The United States Air Force Institute for National Security Studies (NSS) is a strategic policy research institute located within the faculty at the U.S. Air Force Academy.
NSS serves as a focus for research related to strategic studies, emphasizing enduring and emerging strategic issues, global and regional strategic challenges, nuclear deterrence and arms control, strategic stability, and sustaining particularly the human infrastructure necessary to ensure long-term strategic security.
Under the Academy’s latest Broad Agency Announcement (BAA), NSS seeks proposals for efforts to increase the policy-relevant understanding of the roots, contemporary manifestations, and policy implications of national characterizations of strategic stability by each of the major and regional nuclear powers.
The goal of this funding area is to further develop understanding of the dynamics among major power characterizations of strategic stability as they shape the strategic environment for U.S. policy and posture; and to also develop an understanding of the key regional dynamics of multiple nations’ characterizations of strategic stability as the central context for redefined strategic relationships among nuclear powers and within the regions within which those powers and strategic allies reside.
Background
The 2010 Nuclear Posture Review places strategic stability at the heart of the US-Russia and the US-China relationships today. However, those strategic relationships have fundamentally changed, and while there is still concern over the numbers and capabilities associated with the Russian and the Chinese nuclear forces, today the emphasis is shifting to avoiding tension and building a transparent, predictable, and positive set of relationships beyond just the nuclear balances.

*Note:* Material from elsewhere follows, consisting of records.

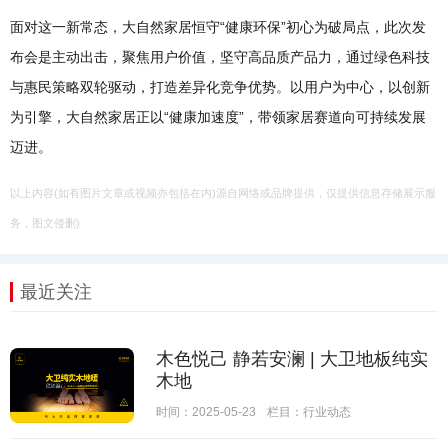
面对这一新常态，大自然家居恒守“健康环保”初心为破局点，此次发
布会是主动出击，聚焦用户价值，坚守高品质产品力，通过绿色科技
与惠民策略双轮驱动，打造差异化竞争优势。以用户为中心，以创新
为引擎，大自然家居正以“健康加速度”，带领家居赛道向可持续发展
迈进。
以上内容(如有图片文章或视频亦包括在内)源自网络或品牌提供，仅提供信息存储展示服
务，图文侵删)
最近关注
木色悦己 静若安澜 | 大卫地板纯实
木地
时间：2025-05-23
栏目：
行业动态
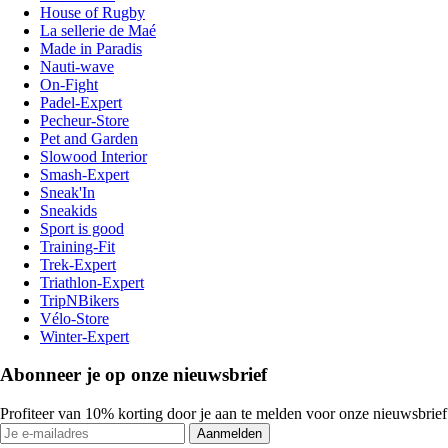
House of Rugby
La sellerie de Maé
Made in Paradis
Nauti-wave
On-Fight
Padel-Expert
Pecheur-Store
Pet and Garden
Slowood Interior
Smash-Expert
Sneak'In
Sneakids
Sport is good
Training-Fit
Trek-Expert
Triathlon-Expert
TripNBikers
Vélo-Store
Winter-Expert
Abonneer je op onze nieuwsbrief
Profiteer van 10% korting door je aan te melden voor onze nieuwsbrief
Aanmelden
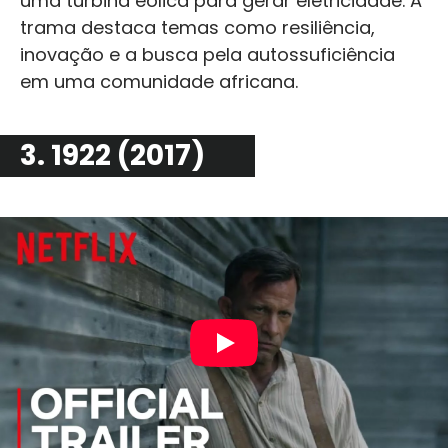
uma turbina eólica para gerar eletricidade. A
trama destaca temas como resiliência,
inovação e a busca pela autossuficiência
em uma comunidade africana.
3. 1922 (2017)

Strategic stability now must be redefined around a qualitative construct within these strategic relationships, plus there are at least six additional nuclear states—allies and friends, states of concern, adversaries—that complete the complex and dynamic nuclear landscape today. Our understanding of strategic stability requires a review and update.
“The departure point for this research focus is a belief that much of the thinking about today’s United States strategic policy has been heavily dependent on straight-line evolution from Cold War concepts, and that this foundation has been updated almost solely based on primarily technical considerations and current geopolitical issues,” states the announcement. “It is thus reactive to a relatively incomplete understanding of fundamental national worldviews and the factors that shape basic strategic decisions among the nuclear states.”
Further details are available via Solicitation Number: USAFA-BAA-2015. The BAA remains open until superseded. White papers and proposals are reviewed and evaluated as they are received and may be submitted at any time.